LendInvest launched its Mortgages Portal last year to enhance the broker and customer experience, as well as improve cross-selling opportunities.

 

LendInvest positive about the year ahead 

LendInvest saw its platform assets under management (AUM) rise by 8% to £2.8bn, which it owed to a 13% increase in BTL and short-term mortgages. 

Its funds under management went up by 14% annually to £4.1bn, driven by £700m in new separate account mandates. 

LendInvest said it strengthened its balance sheet and de-risked the business over the year, as it repaid its second £55m retail-eligible bond and launched a new £39m retail-eligible bond. 

The firm also reduced its debt by 56% to £645m. 

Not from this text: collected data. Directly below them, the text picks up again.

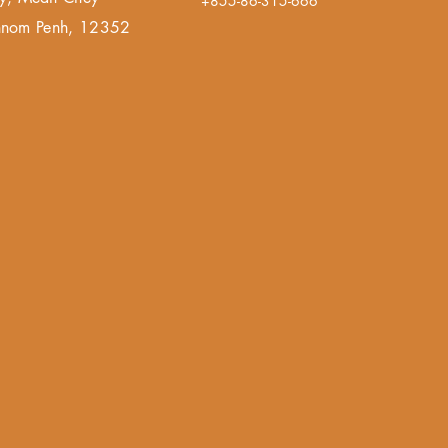
+855-86-315-666
 Phnom Penh, 12352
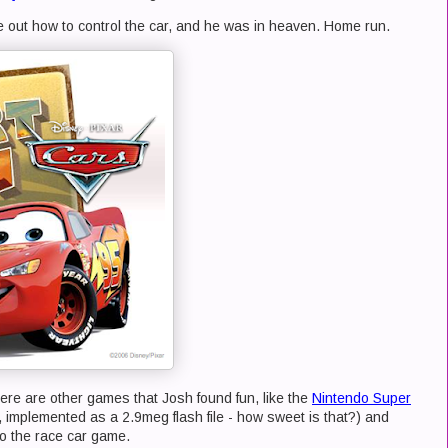
e out how to control the car, and he was in heaven. Home run.
ere are other games that Josh found fun, like the
Nintendo Super
e, implemented as a 2.9meg flash file - how sweet is that?) and
o the race car game.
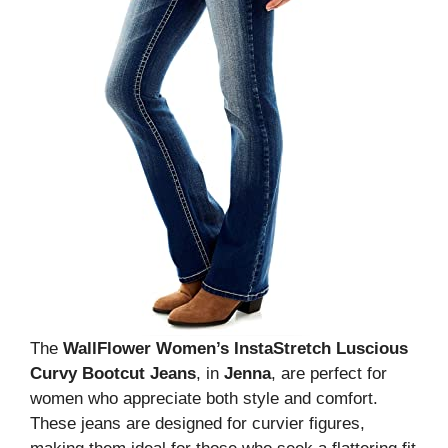
The
WallFlower Women’s InstaStretch Luscious
Curvy Bootcut Jeans
, in
Jenna
, are perfect for
women who appreciate both style and comfort.
These jeans are designed for curvier figures,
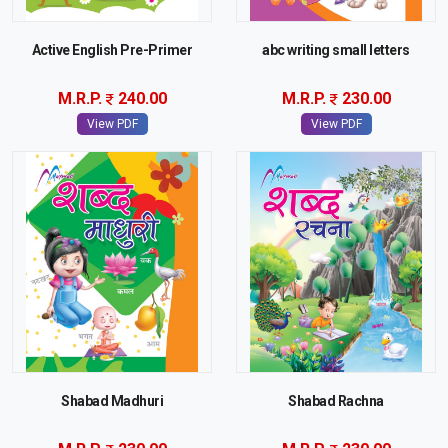
Active English Pre-Primer
abc writing small letters
M.R.P.
240.00
M.R.P.
230.00
View PDF
View PDF
Shabad Madhuri
Shabad Rachna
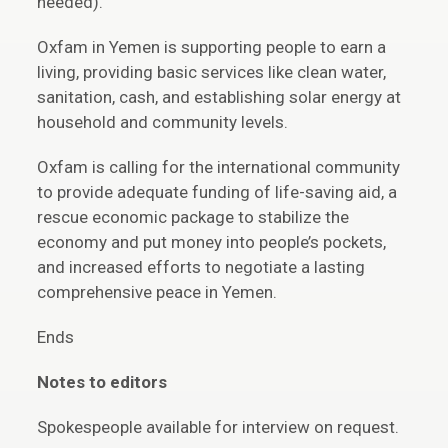
needed).
Oxfam in Yemen is supporting people to earn a
living, providing basic services like clean water,
sanitation, cash, and establishing solar energy at
household and community levels.
Oxfam is calling for the international community
to provide adequate funding of life-saving aid, a
rescue economic package to stabilize the
economy and put money into people’s pockets,
and increased efforts to negotiate a lasting
comprehensive peace in Yemen.
Ends
Notes to editors
Spokespeople available for interview on request.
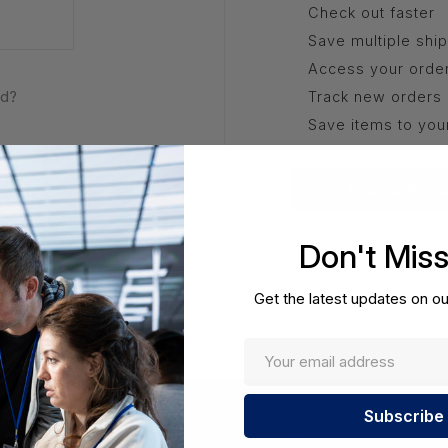
Check out faster
Save multiple shi
Access your order
rd?
Track new orders
Save items to you
Create Acco
Don't Mis
Get the latest updates on ou
Enter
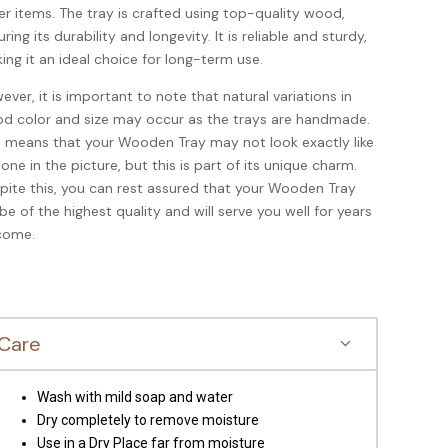
er items. The tray is crafted using top-quality wood,
ring its durability and longevity. It is reliable and sturdy,
ing it an ideal choice for long-term use.
ever, it is important to note that natural variations in
d color and size may occur as the trays are handmade.
s means that your Wooden Tray may not look exactly like
 one in the picture, but this is part of its unique charm.
pite this, you can rest assured that your Wooden Tray
l be of the highest quality and will serve you well for years
come.
Care
Wash with mild soap and water
Dry completely to remove moisture
Use in a Dry Place far from moisture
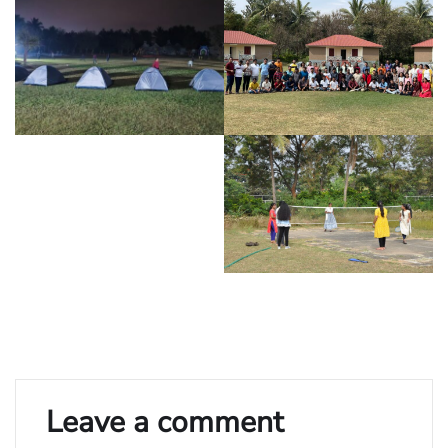
Leave a comment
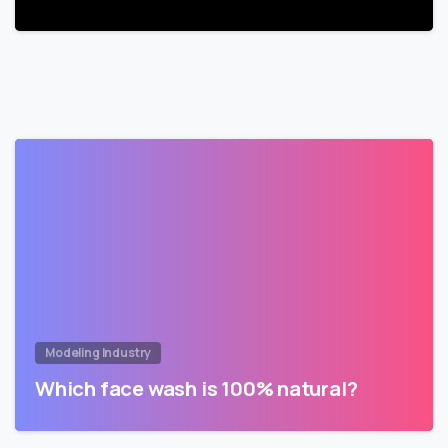
Modeling Industry
Which face wash is 100% natural?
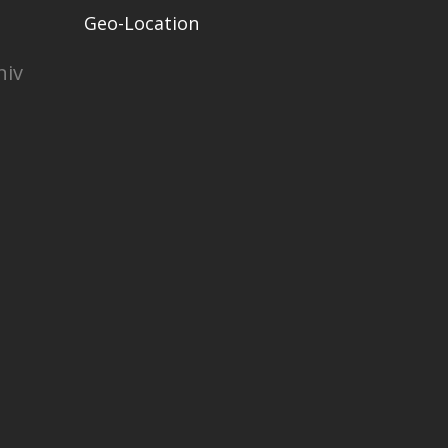
Geo-Location
niv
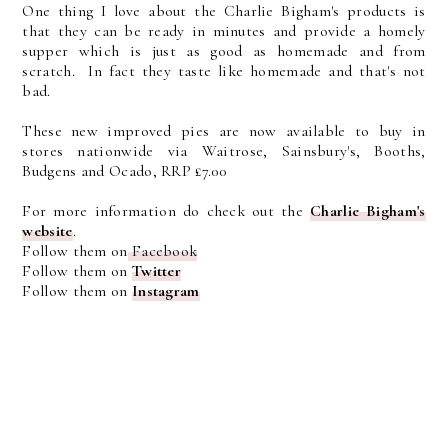
One thing I love about the Charlie Bigham's products is
that they can be ready in minutes and provide a homely
supper which is just as good as homemade and from
scratch. In fact they taste like homemade and that's not
bad.
These new improved pies are now available to buy in
stores nationwide via Waitrose, Sainsbury's, Booths,
Budgens and Ocado, RRP £7.00
For more information do check out the
Charlie Bigham's
website
.
Follow them on
Facebook
Follow them on
Twitter
Follow them on
Instagram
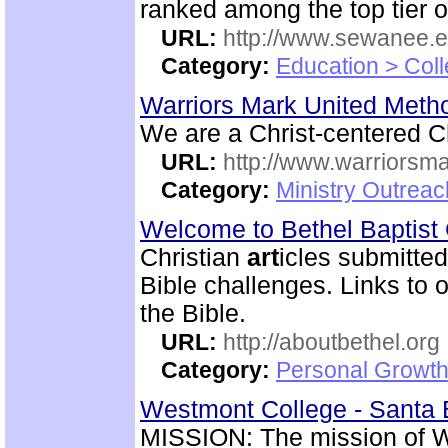
ranked among the top tier of
URL:
http://www.sewanee.e
Category:
Education > Coll
Warriors Mark United Meth
We are a Christ-centered C
URL:
http://www.warriorsm
Category:
Ministry Outrea
Welcome to Bethel Baptis
Christian
art
icles submitted
Bible challenges. Links to o
the Bible.
URL:
http://aboutbethel.org
Category:
Personal Growth 
Westmont College - Santa B
MISSION: The mission of We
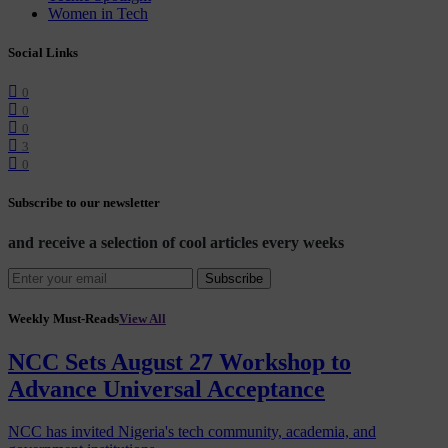
Women in Tech
Social Links
0
0
0
3
0
Subscribe to our newsletter
and receive a selection of cool articles every weeks
Subscribe
Weekly Must-Reads
View All
NCC Sets August 27 Workshop to
Advance Universal Acceptance
NCC has invited Nigeria's tech community, academia, and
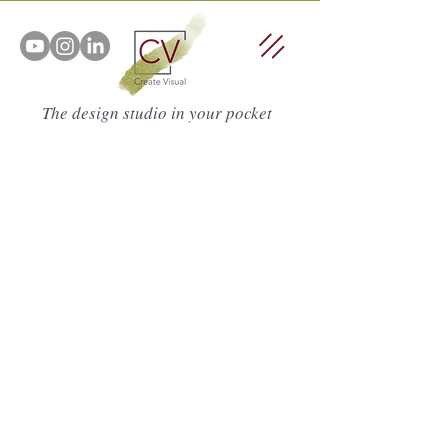
The design studio in your pocket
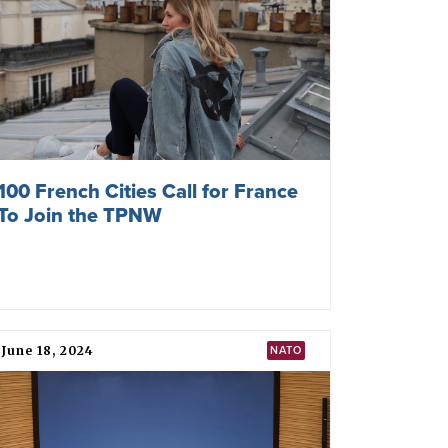
arian pledge
” in 2015–16 to cooperate “in
apons”. The pledge was instrumental in
W negotiations.
)
NW-Former Yugoslav Republic of Macedonia)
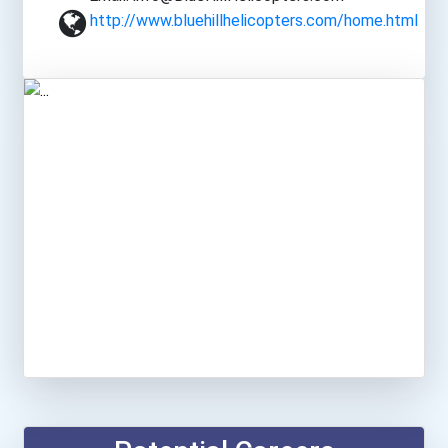
http://www.bluehillhelicopters.com/home.html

Additionally, the firm completed its largest residential mortgage-backed securitisation (RMBS) at £410m and obtained a £42.5m three-year strategic funding facility. This saw the firm reduce its mezzanine borrowing by £30m. 

LendInvest also restructured the company’s headcount to around 200 employees, reducing payroll costs by around a quarter each year. 

Lockhart continued: “We remain confident in and focused on our target of returning to profitability during the current financial year. 

“Our team’s strategic initiatives have laid a strong foundation for future success, and I am particularly thankful for their dedication over the last 12 months.”